• [Your assignment] Nothing outside the range is wanted. Repeat exactly the lines below from the one with "es la relación de" through the one with "proveedores de servicios no se quedaron".

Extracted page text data
[Start of Attachment]

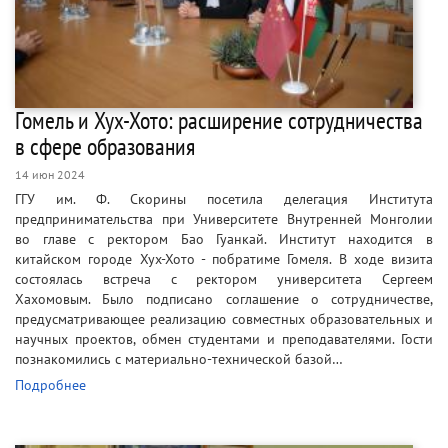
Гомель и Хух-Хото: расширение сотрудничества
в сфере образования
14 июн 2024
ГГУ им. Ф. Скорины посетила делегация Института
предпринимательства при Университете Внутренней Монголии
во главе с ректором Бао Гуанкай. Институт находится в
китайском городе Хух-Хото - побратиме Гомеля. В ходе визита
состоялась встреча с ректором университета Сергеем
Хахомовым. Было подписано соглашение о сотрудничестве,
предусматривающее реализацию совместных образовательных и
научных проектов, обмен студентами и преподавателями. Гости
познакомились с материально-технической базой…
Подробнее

[End of Attachment]
[Start of Attachment]

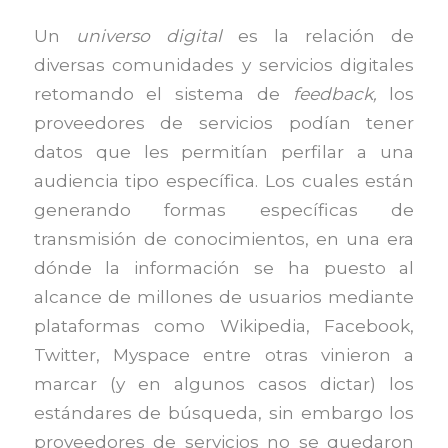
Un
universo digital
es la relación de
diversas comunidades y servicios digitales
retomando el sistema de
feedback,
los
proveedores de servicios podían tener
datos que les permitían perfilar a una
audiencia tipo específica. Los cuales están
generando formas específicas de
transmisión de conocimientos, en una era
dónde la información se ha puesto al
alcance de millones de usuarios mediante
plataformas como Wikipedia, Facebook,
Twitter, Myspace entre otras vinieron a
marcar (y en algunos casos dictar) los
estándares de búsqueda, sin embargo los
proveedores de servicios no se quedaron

[End of Attachment]

• [Worked solution]
es la relación de
diversas comunidades y servicios digitales
retomando el sistema de
feedback,
los
proveedores de servicios podían tener
datos que les permitían perfilar a una
audiencia tipo específica. Los cuales están
generando formas específicas de
transmisión de conocimientos, en una era
dónde la información se ha puesto al
alcance de millones de usuarios mediante
plataformas como Wikipedia, Facebook,
Twitter, Myspace entre otras vinieron a
marcar (y en algunos casos dictar) los
estándares de búsqueda, sin embargo los
proveedores de servicios no se quedaron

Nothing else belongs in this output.